Why Cloud Storage May Be Payments’ Stealth Game-Changer

Payments Set To Take Off With Cloud Computing

Everyone is always looking for some secret sauce for innovation, disruption and growth.

Such a thing may or may not exist — it depends on context and industry, of course — but hot cloud storage is making a play as one of the main foundations for technological progress and scaling when it comes to payments and commerce in 2020, and even beyond.

To get a better sense of what’s happening with hot cloud storage, PYMNTS recently caught up with David Friend, CEO of a company called Wasabi, which aims to offer hot cloud storage for one-fifth the price of Amazon Web Services (AWS), he said.

“It’s a disruptively simple, one-size-fits-all cloud storage technology,” he said.

The reason Wasabi can offer such prices, he told PYMNTS, is because the company “wrote our own file system, which other people don’t. It’s extremely hard to do.”

Even so, the world that Wasabi operates in is very competitive, and it’s dominated by players such as Amazon.

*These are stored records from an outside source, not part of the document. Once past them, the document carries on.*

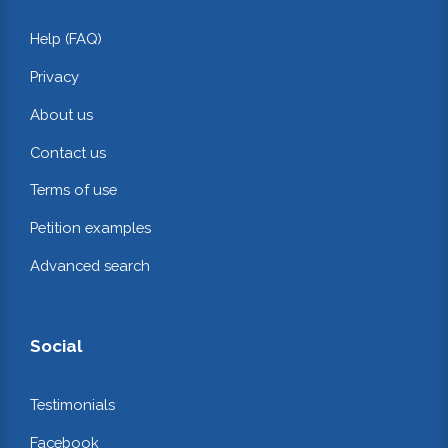
Help (FAQ)
Privacy
About us
Contact us
Terms of use
Petition examples
Advanced search
Social
Testimonials
Facebook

Indeed, a writer for The Atlantic, Franklin Foer, recently penned a sprawling story about Amazon, speculating that CEO Jeff Bezos will spin off the highly profitable AWS before antitrust regulators get a chance to break it up.

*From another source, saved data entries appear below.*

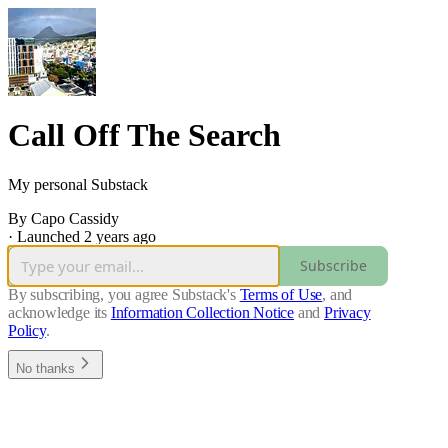
Call Off The Search
My personal Substack
By Capo Cassidy
·
Launched 2 years ago
Subscribe
By subscribing, you agree Substack's
Terms of Use
, and
acknowledge its
Information Collection Notice
and
Privacy
Policy
.
No thanks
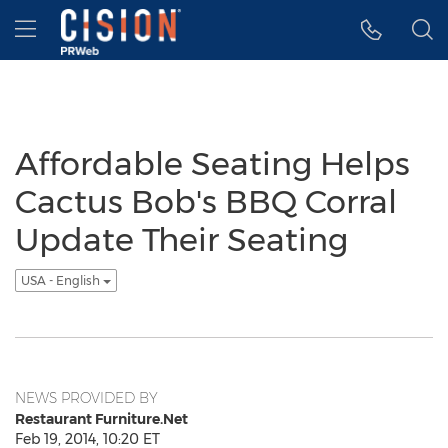
Accessibility Statement
Skip Navigation
Hamburger menu
Affordable Seating Helps
Cactus Bob's BBQ Corral
Update Their Seating
USA - English
NEWS PROVIDED BY
Restaurant Furniture.Net
Feb 19, 2014, 10:20 ET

CNBC ran an interview with Foer, who said breaking off the service “would be the obvious thing for [Bezos] to do in the face of this. I think that eventually Bezos, who is seeing around corners, is going to break up his own company. AWS exists as its own fantastically profitable business. There’s no reason that it needs to be connected to Amazon the eRetailer. And as he looks at what’s happening in politics, where there’s this increasing bipartisan consensus that Big Tech is a problem, I’m pretty sure he’s going to say, ‘OK, fine.’”

Payments and the Cloud

As that idea plays out, cloud computing and cloud storage are becoming more important in the payments space. FinTech firms are tapping into cloud computing as they harness benefits, such as scalability, reduced information technology (IT) costs, business continuity, and technology innovation and adoption.

Companies that are not on the cloud are internally hosting technology, which can be a slow and costly arrangement. With the traditional model, enterprises have to go through a procurement process, and then act as well as configure servers. Through the cloud, however, companies could simply subscribe to, say, Microsoft Azure’s latest offering and see how it works. They no longer need to pay for system upgrades, new hardware, expert IT staff, energy costs and specialized IT/data center space.

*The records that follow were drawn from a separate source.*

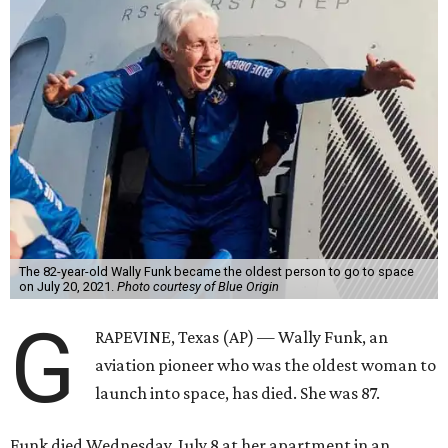
The 82-year-old Wally Funk became the oldest person to go to space
on July 20, 2021.
Photo courtesy of Blue Origin
G
RAPEVINE, Texas (AP) — Wally Funk, an
aviation pioneer who was the oldest woman to
launch into space, has died. She was 87.
Funk died Wednesday, July 8 at her apartment in an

At Wasabi, retail and payments players are increasingly using the company’s hot cloud storage offerings, but mainly for backup and not ongoing core missions, Friend said.

“Payments is something that is very hot when it comes backup storage,” he said. “Most people keep a history of what’s been done,” and backup storage tends to be less expensive than buying cloud storage for core operations.

Those operations tend to require what Friend called “blinding fast speed,” and that, in turn, requires servers placed relatively near those core operations, which can also increase prices. The need for speed in payments will only increase in the new decade, and according to Friend and other experts, that desire will continue to push the trend of putting servers closer to essential operations when it comes to cloud storage.

Space Clouds

Even so, newer and smaller cloud storage service providers can use some tactics to gain an edge on larger places, at least according to how Friend told the story to PYMNTS. One such tactic basically boils down to offering one-size-fits-all pricing — that is, a single pricing tier — instead of the multiple and relatively complex pricing tiers offered by AWS and other larger cloud computing players.

“There is one number on our bill,” Friend said. “It’s simple to sign up. It’s like signing up for electricity.”

Cloud storage is also moving into and well above the clouds — another trend for the new decade. An example of that comes from Wasabi, which recently announced a partnership with Cloud Constellation’s SpaceBelt, which the company described as “an ambitious project underway to create a space-based, super-secure network for the communications and storage of data in orbit around the earth. It’s completely isolated from the terrestrial internet.”

Friend, in his PYMNTS interview, had no new details about that effort. But it’s safe to say hot cloud storage is really set to take off in the coming years — and payments providers will be along for the ride.